Heute morgen kam der neue Fluss an.
Seit mindestens 6 Jahren versprechen die Behörden: Bald wird Wasser kommen. Wir leben nur 2km von den größten Reisplantagen Ostafrikas entfernt, die regelmäßig mit Wasser aus einem nahegelegenen Damm geflutet werden. Trotzdem fehlt es den Menschen in unserer Nachbarschaft an Wasser, regnet es mehr als 3 Wochen nicht, laufen viele täglich mit ihren Kanistern zu den nächstgelegenen Brunnen und Wasserstellen. Das letzte Mal hat es vor über 3 Monaten geregnet.
Die Luft ist staubig, die Erde gerissen.
Als Titus heute morgen zur Arbeit auf unserer Projektfarm erscheint, ruft er mich: "Jana, hast du es schon gesehen?" "Nein, was meinst du?" Er ist ganz aufgeregt. "Sieh, wir haben ihn endlich hier hergebracht - den Fluss!"
Ich schmunzle. Wie oft habe ich Titus schon scherzhaft den Auftrag gegeben: „Sag mal, kannst du nicht irgendwo einen Fluss auftreiben und hierherbringen?“
Die Kikuyus sind berühmt berüchtigt für ihr Talent im Lösungen finden, wo eigentlich keine sind. Manchmal sind diese Lösungen kreativ, manchmal grenzwertig, manchmal beides. Einen Fluss zu klauen und hierher zu verlegen, war jedenfalls bisher meine imaginäre Testaufgabe für Titus gewesen.
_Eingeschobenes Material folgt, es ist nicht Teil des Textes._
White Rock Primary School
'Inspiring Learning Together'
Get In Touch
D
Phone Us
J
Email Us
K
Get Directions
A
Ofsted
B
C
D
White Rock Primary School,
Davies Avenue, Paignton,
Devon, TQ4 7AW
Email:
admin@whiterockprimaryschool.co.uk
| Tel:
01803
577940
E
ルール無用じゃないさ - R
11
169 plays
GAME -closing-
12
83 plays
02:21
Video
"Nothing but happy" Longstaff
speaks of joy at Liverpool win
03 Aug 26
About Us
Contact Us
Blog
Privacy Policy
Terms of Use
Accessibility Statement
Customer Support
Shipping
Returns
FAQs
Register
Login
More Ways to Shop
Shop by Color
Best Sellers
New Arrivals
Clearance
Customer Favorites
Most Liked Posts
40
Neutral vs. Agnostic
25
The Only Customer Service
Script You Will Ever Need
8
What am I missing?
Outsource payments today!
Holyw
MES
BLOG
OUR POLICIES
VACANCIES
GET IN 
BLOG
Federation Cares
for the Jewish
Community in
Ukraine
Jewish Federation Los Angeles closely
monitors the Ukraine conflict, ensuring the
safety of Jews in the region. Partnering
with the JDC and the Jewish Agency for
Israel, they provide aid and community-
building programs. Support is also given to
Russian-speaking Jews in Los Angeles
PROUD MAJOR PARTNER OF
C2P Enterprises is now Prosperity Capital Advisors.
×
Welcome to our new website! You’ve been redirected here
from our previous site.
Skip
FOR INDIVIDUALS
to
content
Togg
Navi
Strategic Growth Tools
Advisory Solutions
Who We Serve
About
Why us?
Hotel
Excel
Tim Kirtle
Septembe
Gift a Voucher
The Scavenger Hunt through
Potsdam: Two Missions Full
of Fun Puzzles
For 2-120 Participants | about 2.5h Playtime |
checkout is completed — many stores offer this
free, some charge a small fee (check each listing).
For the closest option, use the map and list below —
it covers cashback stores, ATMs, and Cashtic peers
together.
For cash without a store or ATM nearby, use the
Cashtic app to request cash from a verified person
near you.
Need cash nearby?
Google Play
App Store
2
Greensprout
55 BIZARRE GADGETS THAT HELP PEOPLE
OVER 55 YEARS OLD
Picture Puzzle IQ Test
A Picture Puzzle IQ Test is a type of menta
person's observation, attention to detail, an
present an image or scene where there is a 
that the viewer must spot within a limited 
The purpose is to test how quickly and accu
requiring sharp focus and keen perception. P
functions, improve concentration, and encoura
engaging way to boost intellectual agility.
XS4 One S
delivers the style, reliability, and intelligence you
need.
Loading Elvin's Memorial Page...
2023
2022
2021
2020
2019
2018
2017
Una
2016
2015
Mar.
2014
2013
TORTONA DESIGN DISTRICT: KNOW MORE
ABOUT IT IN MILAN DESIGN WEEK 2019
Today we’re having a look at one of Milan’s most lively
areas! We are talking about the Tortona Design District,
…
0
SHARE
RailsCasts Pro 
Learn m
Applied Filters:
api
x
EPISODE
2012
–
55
Doch damit hatte ich nun nicht gerechnet: Ein Fluss ist da, wo vorher keiner war - nicht mal ansatzweise! Über Nacht, nur ca. 100 Meter fließt er vor unserer Farm, durch die Weite, die bis gerade noch nichts als dürre, rissige Erde zeigte.
Wir laufen hin und sehen alle benachbarten Farmer, mit Schaufeln, mit Spaten, sie machen den Fluss tiefer und graben Abzweigungen zu ihren trockenen Maisfeldern. Einer der Reis-Wasserkanäle wurde auf großen Druck der Bevölkerung hin fortgeführt und liefert jetzt erstmals Wasser in unsere Richtung.
Titus ist begeistert, auch seine Farm wird davon profitieren.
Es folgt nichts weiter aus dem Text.